[Dataset records]
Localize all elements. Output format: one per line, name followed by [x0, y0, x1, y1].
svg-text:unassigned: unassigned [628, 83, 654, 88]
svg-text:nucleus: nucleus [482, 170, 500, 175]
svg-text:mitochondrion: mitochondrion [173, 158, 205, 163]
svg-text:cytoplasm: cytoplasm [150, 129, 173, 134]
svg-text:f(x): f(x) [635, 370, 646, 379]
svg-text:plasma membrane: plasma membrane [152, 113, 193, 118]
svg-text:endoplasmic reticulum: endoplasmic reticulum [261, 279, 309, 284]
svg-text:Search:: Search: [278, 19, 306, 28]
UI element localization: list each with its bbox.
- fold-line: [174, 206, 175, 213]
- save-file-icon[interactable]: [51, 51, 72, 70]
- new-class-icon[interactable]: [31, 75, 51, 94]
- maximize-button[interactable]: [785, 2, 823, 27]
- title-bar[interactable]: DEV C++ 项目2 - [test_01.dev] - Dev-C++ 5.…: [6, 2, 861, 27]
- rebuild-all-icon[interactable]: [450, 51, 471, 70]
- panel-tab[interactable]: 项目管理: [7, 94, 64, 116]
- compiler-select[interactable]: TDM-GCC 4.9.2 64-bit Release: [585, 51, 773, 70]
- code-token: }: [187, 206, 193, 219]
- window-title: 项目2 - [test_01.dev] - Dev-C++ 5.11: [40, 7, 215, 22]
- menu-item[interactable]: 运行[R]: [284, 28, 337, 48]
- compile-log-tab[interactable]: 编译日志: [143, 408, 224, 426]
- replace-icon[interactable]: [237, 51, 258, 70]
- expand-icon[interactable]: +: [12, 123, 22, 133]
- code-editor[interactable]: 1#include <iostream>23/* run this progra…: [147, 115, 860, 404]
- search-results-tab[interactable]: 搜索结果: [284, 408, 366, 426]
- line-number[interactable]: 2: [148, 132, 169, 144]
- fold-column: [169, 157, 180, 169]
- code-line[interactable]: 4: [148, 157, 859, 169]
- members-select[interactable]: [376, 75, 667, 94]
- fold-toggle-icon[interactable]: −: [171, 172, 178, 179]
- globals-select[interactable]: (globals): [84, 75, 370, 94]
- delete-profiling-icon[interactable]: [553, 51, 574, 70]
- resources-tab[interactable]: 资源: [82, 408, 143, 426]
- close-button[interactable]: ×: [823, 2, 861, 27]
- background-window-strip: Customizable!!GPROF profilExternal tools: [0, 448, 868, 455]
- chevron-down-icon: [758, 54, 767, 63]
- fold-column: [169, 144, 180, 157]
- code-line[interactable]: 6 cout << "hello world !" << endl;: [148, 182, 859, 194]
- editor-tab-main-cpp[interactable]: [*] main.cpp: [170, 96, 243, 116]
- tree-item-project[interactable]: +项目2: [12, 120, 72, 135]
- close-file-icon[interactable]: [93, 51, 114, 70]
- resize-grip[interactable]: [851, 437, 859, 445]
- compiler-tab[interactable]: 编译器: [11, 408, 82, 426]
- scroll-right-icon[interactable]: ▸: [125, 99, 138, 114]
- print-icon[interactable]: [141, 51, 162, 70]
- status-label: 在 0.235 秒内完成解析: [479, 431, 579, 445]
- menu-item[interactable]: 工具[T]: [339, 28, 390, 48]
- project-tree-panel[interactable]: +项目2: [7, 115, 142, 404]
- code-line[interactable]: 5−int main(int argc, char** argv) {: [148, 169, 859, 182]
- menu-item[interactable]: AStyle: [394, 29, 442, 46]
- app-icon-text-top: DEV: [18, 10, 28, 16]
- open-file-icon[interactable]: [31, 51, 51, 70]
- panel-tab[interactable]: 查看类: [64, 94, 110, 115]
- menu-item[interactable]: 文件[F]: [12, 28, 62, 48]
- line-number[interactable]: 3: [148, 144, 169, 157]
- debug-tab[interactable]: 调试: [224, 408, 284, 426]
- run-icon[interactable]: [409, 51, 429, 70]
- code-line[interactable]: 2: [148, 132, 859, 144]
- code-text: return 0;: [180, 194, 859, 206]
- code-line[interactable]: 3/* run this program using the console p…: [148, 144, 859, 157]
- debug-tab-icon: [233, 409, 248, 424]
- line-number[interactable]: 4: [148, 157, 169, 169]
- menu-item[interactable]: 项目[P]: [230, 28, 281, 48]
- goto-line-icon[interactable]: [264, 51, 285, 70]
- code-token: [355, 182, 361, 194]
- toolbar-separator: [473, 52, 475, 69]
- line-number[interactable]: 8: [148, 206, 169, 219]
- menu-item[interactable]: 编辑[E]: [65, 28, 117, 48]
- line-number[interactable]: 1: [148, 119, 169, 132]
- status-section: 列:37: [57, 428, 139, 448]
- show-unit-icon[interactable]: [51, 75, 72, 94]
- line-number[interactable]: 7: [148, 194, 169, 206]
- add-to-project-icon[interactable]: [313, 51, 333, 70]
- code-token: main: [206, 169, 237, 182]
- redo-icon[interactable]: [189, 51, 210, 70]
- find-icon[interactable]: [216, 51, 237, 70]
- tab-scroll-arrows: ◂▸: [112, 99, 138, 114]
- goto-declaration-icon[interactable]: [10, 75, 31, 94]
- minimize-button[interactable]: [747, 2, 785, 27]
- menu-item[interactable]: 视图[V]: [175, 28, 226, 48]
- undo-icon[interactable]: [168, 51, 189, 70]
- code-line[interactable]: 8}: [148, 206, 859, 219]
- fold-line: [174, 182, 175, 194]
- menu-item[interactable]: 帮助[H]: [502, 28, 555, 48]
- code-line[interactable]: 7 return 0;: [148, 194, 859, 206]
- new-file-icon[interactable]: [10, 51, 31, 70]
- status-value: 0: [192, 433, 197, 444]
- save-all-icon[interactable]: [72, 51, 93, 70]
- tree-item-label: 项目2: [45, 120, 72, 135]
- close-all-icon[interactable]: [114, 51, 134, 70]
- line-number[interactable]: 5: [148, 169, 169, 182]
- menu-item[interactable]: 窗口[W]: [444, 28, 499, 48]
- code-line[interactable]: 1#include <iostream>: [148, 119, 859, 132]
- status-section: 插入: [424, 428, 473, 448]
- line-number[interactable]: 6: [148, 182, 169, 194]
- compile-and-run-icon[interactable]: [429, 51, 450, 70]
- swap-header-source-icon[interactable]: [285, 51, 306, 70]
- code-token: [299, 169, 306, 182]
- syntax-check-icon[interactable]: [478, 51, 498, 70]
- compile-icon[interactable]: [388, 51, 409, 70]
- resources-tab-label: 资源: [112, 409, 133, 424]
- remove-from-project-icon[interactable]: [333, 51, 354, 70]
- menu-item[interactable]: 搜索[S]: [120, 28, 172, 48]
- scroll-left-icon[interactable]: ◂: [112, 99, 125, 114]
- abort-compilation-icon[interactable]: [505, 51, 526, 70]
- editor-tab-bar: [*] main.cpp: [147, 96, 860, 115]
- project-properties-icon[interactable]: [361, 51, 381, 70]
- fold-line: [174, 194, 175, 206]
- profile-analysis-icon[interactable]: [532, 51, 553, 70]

* _Exercise instructions_: The expected response reproduces all of the data precisely.

* _Solution to the problem_:
Localize all elements. Output format: one per line, name followed by [x0, y0, x1, y1].
svg-text:unassigned: unassigned [628, 83, 654, 88]
svg-text:nucleus: nucleus [482, 170, 500, 175]
svg-text:mitochondrion: mitochondrion [173, 158, 205, 163]
svg-text:cytoplasm: cytoplasm [150, 129, 173, 134]
svg-text:f(x): f(x) [635, 370, 646, 379]
svg-text:plasma membrane: plasma membrane [152, 113, 193, 118]
svg-text:endoplasmic reticulum: endoplasmic reticulum [261, 279, 309, 284]
svg-text:Search:: Search: [278, 19, 306, 28]
UI element localization: list each with its bbox.
- fold-line: [174, 206, 175, 213]
- save-file-icon[interactable]: [51, 51, 72, 70]
- new-class-icon[interactable]: [31, 75, 51, 94]
- maximize-button[interactable]: [785, 2, 823, 27]
- title-bar[interactable]: DEV C++ 项目2 - [test_01.dev] - Dev-C++ 5.…: [6, 2, 861, 27]
- rebuild-all-icon[interactable]: [450, 51, 471, 70]
- panel-tab[interactable]: 项目管理: [7, 94, 64, 116]
- compiler-select[interactable]: TDM-GCC 4.9.2 64-bit Release: [585, 51, 773, 70]
- code-token: }: [187, 206, 193, 219]
- window-title: 项目2 - [test_01.dev] - Dev-C++ 5.11: [40, 7, 215, 22]
- menu-item[interactable]: 运行[R]: [284, 28, 337, 48]
- compile-log-tab[interactable]: 编译日志: [143, 408, 224, 426]
- replace-icon[interactable]: [237, 51, 258, 70]
- expand-icon[interactable]: +: [12, 123, 22, 133]
- code-editor[interactable]: 1#include <iostream>23/* run this progra…: [147, 115, 860, 404]
- search-results-tab[interactable]: 搜索结果: [284, 408, 366, 426]
- line-number[interactable]: 2: [148, 132, 169, 144]
- fold-column: [169, 157, 180, 169]
- code-line[interactable]: 4: [148, 157, 859, 169]
- members-select[interactable]: [376, 75, 667, 94]
- fold-toggle-icon[interactable]: −: [171, 172, 178, 179]
- globals-select[interactable]: (globals): [84, 75, 370, 94]
- delete-profiling-icon[interactable]: [553, 51, 574, 70]
- resources-tab[interactable]: 资源: [82, 408, 143, 426]
- close-button[interactable]: ×: [823, 2, 861, 27]
- background-window-strip: Customizable!!GPROF profilExternal tools: [0, 448, 868, 455]
- chevron-down-icon: [758, 54, 767, 63]
- fold-column: [169, 144, 180, 157]
- code-line[interactable]: 6 cout << "hello world !" << endl;: [148, 182, 859, 194]
- editor-tab-main-cpp[interactable]: [*] main.cpp: [170, 96, 243, 116]
- tree-item-project[interactable]: +项目2: [12, 120, 72, 135]
- close-file-icon[interactable]: [93, 51, 114, 70]
- resize-grip[interactable]: [851, 437, 859, 445]
- compiler-tab[interactable]: 编译器: [11, 408, 82, 426]
- scroll-right-icon[interactable]: ▸: [125, 99, 138, 114]
- print-icon[interactable]: [141, 51, 162, 70]
- status-label: 在 0.235 秒内完成解析: [479, 431, 579, 445]
- menu-item[interactable]: 工具[T]: [339, 28, 390, 48]
- project-tree-panel[interactable]: +项目2: [7, 115, 142, 404]
- code-line[interactable]: 5−int main(int argc, char** argv) {: [148, 169, 859, 182]
- menu-item[interactable]: AStyle: [394, 29, 442, 46]
- app-icon-text-top: DEV: [18, 10, 28, 16]
- open-file-icon[interactable]: [31, 51, 51, 70]
- panel-tab[interactable]: 查看类: [64, 94, 110, 115]
- menu-item[interactable]: 文件[F]: [12, 28, 62, 48]
- line-number[interactable]: 3: [148, 144, 169, 157]
- debug-tab[interactable]: 调试: [224, 408, 284, 426]
- run-icon[interactable]: [409, 51, 429, 70]
- code-line[interactable]: 2: [148, 132, 859, 144]
- code-text: return 0;: [180, 194, 859, 206]
- code-line[interactable]: 3/* run this program using the console p…: [148, 144, 859, 157]
- debug-tab-icon: [233, 409, 248, 424]
- line-number[interactable]: 4: [148, 157, 169, 169]
- menu-item[interactable]: 项目[P]: [230, 28, 281, 48]
- goto-line-icon[interactable]: [264, 51, 285, 70]
- code-token: [355, 182, 361, 194]
- toolbar-separator: [473, 52, 475, 69]
- line-number[interactable]: 8: [148, 206, 169, 219]
- menu-item[interactable]: 编辑[E]: [65, 28, 117, 48]
- line-number[interactable]: 1: [148, 119, 169, 132]
- status-section: 列:37: [57, 428, 139, 448]
- show-unit-icon[interactable]: [51, 75, 72, 94]
- line-number[interactable]: 7: [148, 194, 169, 206]
- add-to-project-icon[interactable]: [313, 51, 333, 70]
- code-token: main: [206, 169, 237, 182]
- redo-icon[interactable]: [189, 51, 210, 70]
- find-icon[interactable]: [216, 51, 237, 70]
- tab-scroll-arrows: ◂▸: [112, 99, 138, 114]
- goto-declaration-icon[interactable]: [10, 75, 31, 94]
- minimize-button[interactable]: [747, 2, 785, 27]
- menu-item[interactable]: 视图[V]: [175, 28, 226, 48]
- undo-icon[interactable]: [168, 51, 189, 70]
- code-line[interactable]: 8}: [148, 206, 859, 219]
- fold-line: [174, 182, 175, 194]
- menu-item[interactable]: 帮助[H]: [502, 28, 555, 48]
- code-line[interactable]: 7 return 0;: [148, 194, 859, 206]
- new-file-icon[interactable]: [10, 51, 31, 70]
- status-value: 0: [192, 433, 197, 444]
- save-all-icon[interactable]: [72, 51, 93, 70]
- tree-item-label: 项目2: [45, 120, 72, 135]
- close-all-icon[interactable]: [114, 51, 134, 70]
- line-number[interactable]: 5: [148, 169, 169, 182]
- menu-item[interactable]: 窗口[W]: [444, 28, 499, 48]
- code-line[interactable]: 1#include <iostream>: [148, 119, 859, 132]
- status-section: 插入: [424, 428, 473, 448]
- line-number[interactable]: 6: [148, 182, 169, 194]
- compile-and-run-icon[interactable]: [429, 51, 450, 70]
- swap-header-source-icon[interactable]: [285, 51, 306, 70]
- code-token: [299, 169, 306, 182]
- syntax-check-icon[interactable]: [478, 51, 498, 70]
- compile-icon[interactable]: [388, 51, 409, 70]
- resources-tab-label: 资源: [112, 409, 133, 424]
- remove-from-project-icon[interactable]: [333, 51, 354, 70]
- menu-item[interactable]: 搜索[S]: [120, 28, 172, 48]
- scroll-left-icon[interactable]: ◂: [112, 99, 125, 114]
- abort-compilation-icon[interactable]: [505, 51, 526, 70]
- editor-tab-bar: [*] main.cpp: [147, 96, 860, 115]
- project-properties-icon[interactable]: [361, 51, 381, 70]
- fold-line: [174, 194, 175, 206]
- profile-analysis-icon[interactable]: [532, 51, 553, 70]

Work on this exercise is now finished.